The multi-faceted dedication of Patricia Arquette
By Sydney Radclyffe for Box News
An acclaimed actress, philanthropist, newly-minted writer and longtime friend of Box Media, Patricia Arquette wears many hats. We sat down to talk with Patricia about her career and creative pursuits. Patricia is a passionate activist in the field of sanitation systems in developing communities and a committed promoter of equality in the workforce.
Learn more about how she juggles it all while staying sane.
Passion and perseverance with international influence
With multiple awards on her shelves, including this year’s Emmy for Outstanding Supporting Actress, Patricia Arquette’s name is undoubtedly one of Hollywood fame. Arguably, she’s achieved as much off-screen as on it.
Patricia formed the non-profit organisation GiveLove.org after the devastating Haiti earthquake of 2010. It supports the implementation of ethical, eco-friendly sanitation and composting, as well as broader community planning and construction projects.
After the initial project in Haiti came initiatives in Kenya, Uganda, Colombia, and Nicaragua.
Activism and change on home soil, too
Patricia’s US-focused activism re-emerged in 2015 when she used her visibility to advocate for equal wages and fair treatment of women in the film industry during her Academy Awards acceptance speech.
Her speech helped to galvanise the entire community and presaged the ongoing conversation around justice for women in Hollywood, a conversation that continues to hold the whole world’s attention.
Perhaps Patricia’s life can best be characterised by this contrast between the glamour of the red carpet and the hands-on work of charitable activism. Patricia is unfazed by this apparent dichotomy and has little sympathy for the more squeamish attitudes that some have about the causes she champions.
For Patricia, the key to raising awareness and real understanding of the problems faced by struggling, marginal or ‘far-flung’ communities is inter-community collaboration, an example being international school-to-school fundraising programmes.
Sharing the past to understand the future
Patricia is as much an educator as an entertainer. This year, she’s completing a long-awaited memoir taking us through her life and career, as well as the tragic death of her activist sister Alexis Arquette due to HIV. Painstakingly examining the effect of this on Patricia and her work, the volume promises to be equally poignant and illuminating.
Despite this latest literary turn, Patricia openly talks about having dyslexia and that for her, “writing is the most terrifying art form”. At the same time, the activity takes her back to childhood, when writing was a solitary act of self-soothing which her mother nurtured and encouraged.

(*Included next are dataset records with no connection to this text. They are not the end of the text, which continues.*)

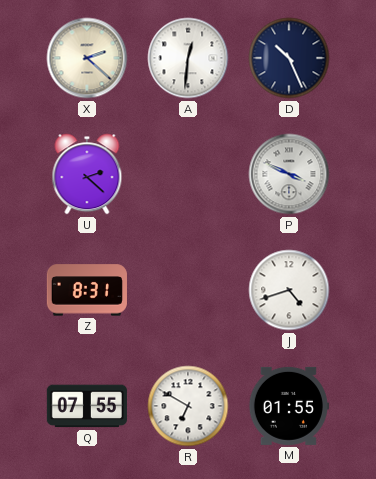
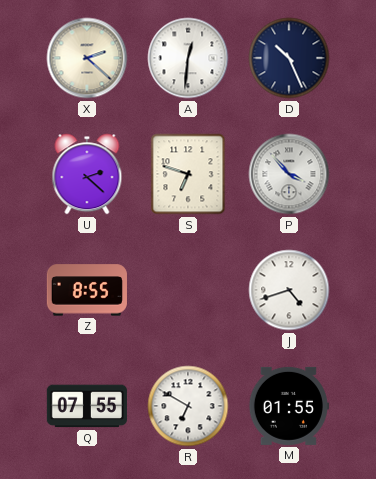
S: none -> 6:48
P: 3:49 -> 3:53
Z: 8:31 -> 8:55
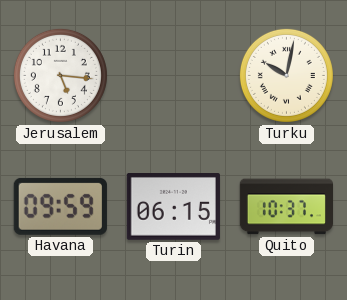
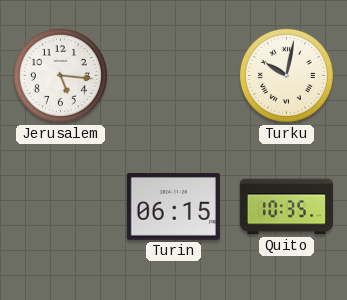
Havana: 09:59 -> none
Quito: 10:37 -> 10:35
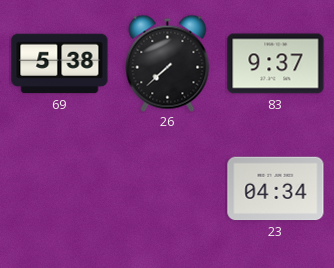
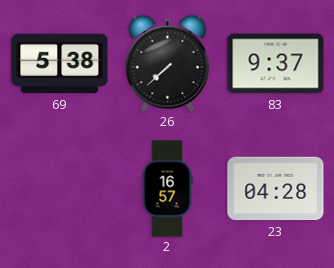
2: none -> 16:57
23: 04:34 -> 04:28
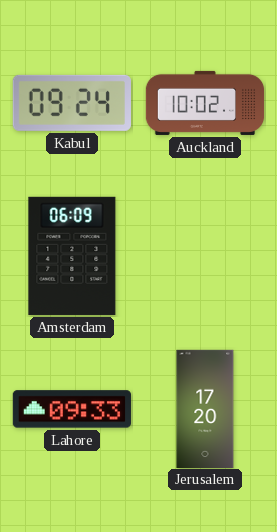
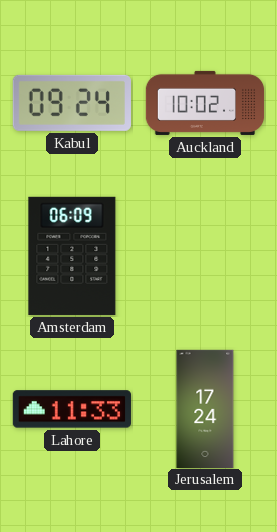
Lahore: 09:33 -> 11:33
Jerusalem: 17:20 -> 17:24
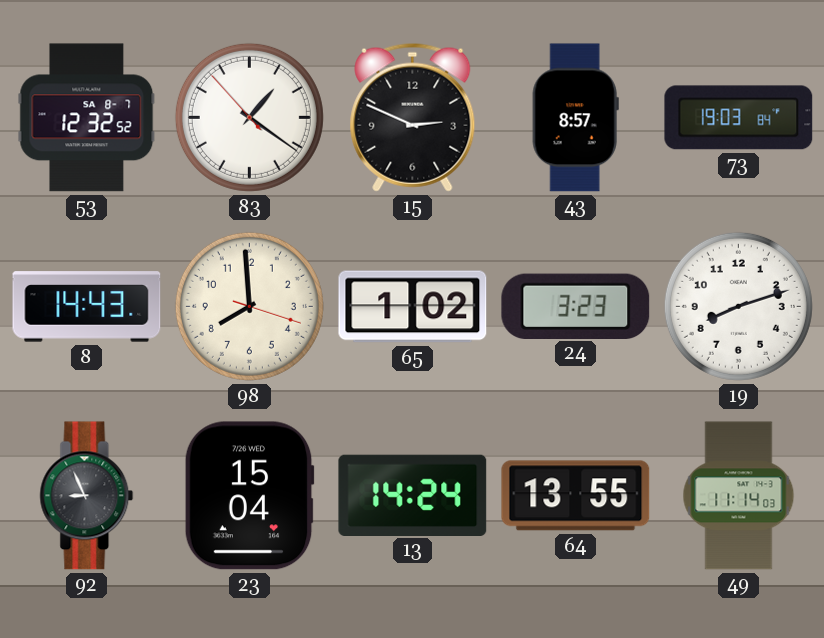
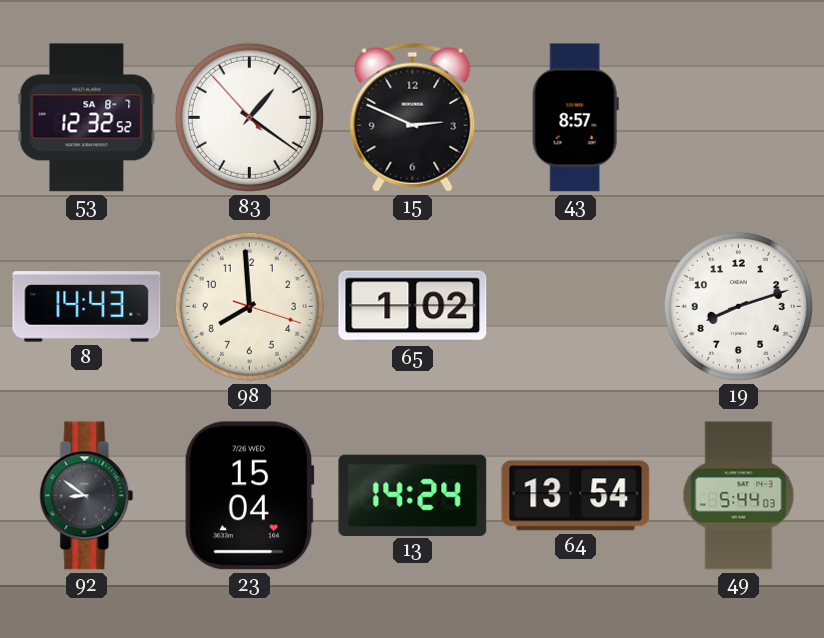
73: 19:03 -> none
24: 3:23 -> none
92: 8:56 -> 8:51
64: 13:55 -> 13:54
49: 11:14 -> 5:44
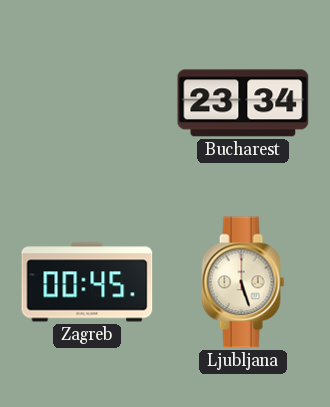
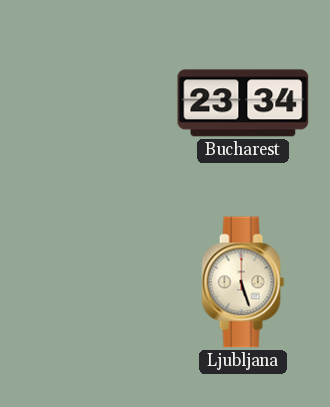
Zagreb: 00:45 -> none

Care for others, but make sure you care for yourself too
Although Patricia recognises the importance of self-care, she often has to remind herself to slow down and take care of her own needs. After experiencing some physical signs of ill health, doctors once told her to rest and forbid her from working, reading, or even watching serious films in the evening. Such symptoms, according to Arquette, are “really just an accumulation of many years of bad behaviour.”
Patricia brings a tireless work ethic and refuses to abdicate responsibility for her actions. If this is ‘bad behaviour’, then perhaps the world could use a little more of it.